# de rosa 838=ribble stealth/xpace 838???



## dayshay

Hi, i would like to know if anybody here can tell me the differences between:

1)the De Rosa 838 (::: De Rosa ::: R838)

2)the Ribble Stealth (Ribble Stealth Carbon Road Frame)

3).and the Xpace 838? (XPACE >> Products >> Framesets)

I have had many De Rosas, starting with my first in 1984 and have been a loyal fan and owner/rider of many of them ever since then, so no disrespect coming from here, just a question....
It is my understanding that all three of the aforementioned frames come from the same manufacturor (Xpace, listed above), and then are re-labeled, which is great! Now more people can enjoy the pleasure of riding a de rosa at a far less starting point. So, other than the paint/decals, are these really the same frames, or is Xpace an Asian replica factory producing clones of the De Rosa using inferior carbon fiber, etc. 
How does this work? I have read so many different itterations on the net, I would like the full undisclosed story....are all three frames listed above exactly the same, except for name? Or are they all using different carbon fiber? What really are the differences, besides price and labels/paint job? Because all 3 frames when bare look identical.

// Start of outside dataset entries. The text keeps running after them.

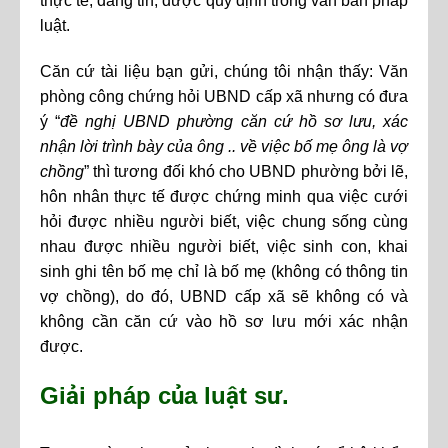
thực tế, đáng tin, được quy định trong văn bản pháp
luật.
Căn cứ tài liệu bạn gửi, chúng tôi nhận thấy: Văn
phòng công chứng hỏi UBND cấp xã nhưng có đưa
ý “
đề nghị UBND phường căn cứ hồ sơ lưu, xác
nhận lời trình bày của ông .. về việc bố mẹ ông là vợ
chồng
” thì tương đối khó cho UBND phường bởi lẽ,
hôn nhân thực tế được chứng minh qua việc cưới
hỏi được nhiều người biết, việc chung sống cùng
nhau được nhiều người biết, việc sinh con, khai
sinh ghi tên bố mẹ chỉ là bố mẹ (không có thông tin
vợ chồng), do đó, UBND cấp xã sẽ không có và
không cần căn cứ vào hồ sơ lưu mới xác nhận
được.
Giải pháp của luật sư.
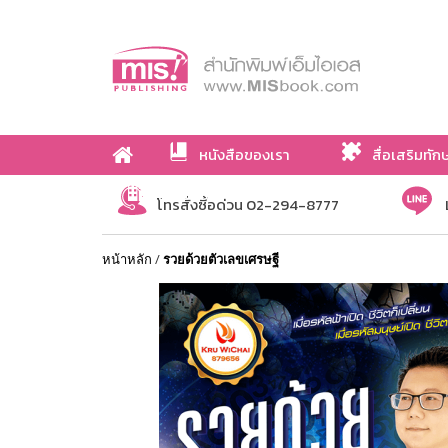
หนังสือของเรา
สื่อเสริมทัก
เกี่ยวกับเรา
โทรสั่งซื้อด่วน 02-294-8777
หน้าหลัก
/
รวยด้วยตัวเลขเศรษฐี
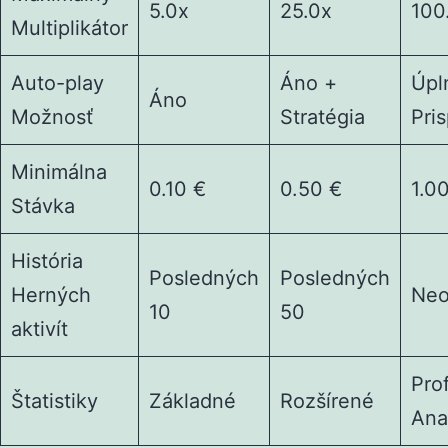
5.0x
25.0x
100
Multiplikátor
Auto-play
Áno +
Úpl
Áno
Možnosť
Stratégia
Pri
Minimálna
0.10 €
0.50 €
1.0
Stávka
História
Posledných
Posledných
Herných
Ne
10
50
aktivít
Pro
Štatistiky
Základné
Rozšírené
Ana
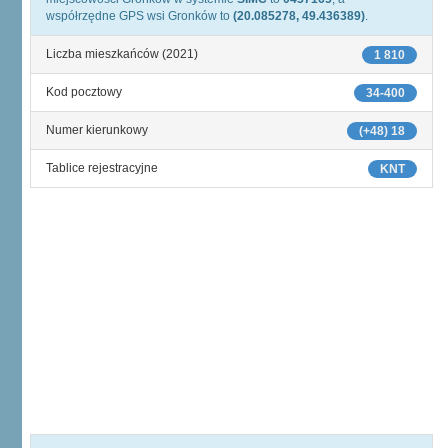
współrzędne GPS wsi Gronków to
(20.085278, 49.436389)
.
Liczba mieszkańców (2021)
1 810
Kod pocztowy
34-400
Numer kierunkowy
(+48) 18
Tablice rejestracyjne
KNT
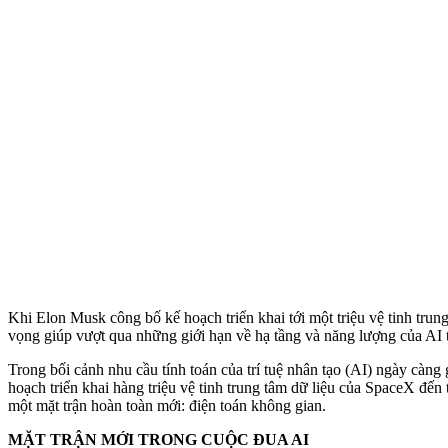
Khi Elon Musk công bố kế hoạch triển khai tới một triệu vệ tinh tru
vọng giúp vượt qua những giới hạn về hạ tầng và năng lượng của AI 
Trong bối cảnh nhu cầu tính toán của trí tuệ nhân tạo (AI) ngày càn
hoạch triển khai hàng triệu vệ tinh trung tâm dữ liệu của SpaceX đế
một mặt trận hoàn toàn mới: điện toán không gian.
MẶT TRẬN MỚI TRONG CUỘC ĐUA AI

Part 2 of that question: What would really be the differences in ride between the 838 and Protos or King 3 RS? I understand that at this price point you are getting a frame that is made in house with the finest material and internal cables, etc, but really, how does it feel different when riding? Bottom bracket thatt much stiffer? The finer carbon fiber soak up bumps in road just That much better and climbing and descending steep mountains much more refined and responsive? Please enlighten me! 
Thanks!!


----------



## zacolnago

I'm not sure if X-Space is the manufacturer of the De Rosa frame, but I know that Swift also used the 838 for one of their models. BikeRadar had a write up about them recently:

Swift Carbon: Inside A High-end Chinese Bike Factory - BikeRadar

Heres a pic of the frame:


----------



## enac

What's the difference? Paint, logo, and price.


----------



## merckxman

XPACE made the 848 for sure, see:
ITALIAN CYCLING JOURNAL: New De Rosa Model for 2011: R848 or "Vega"


----------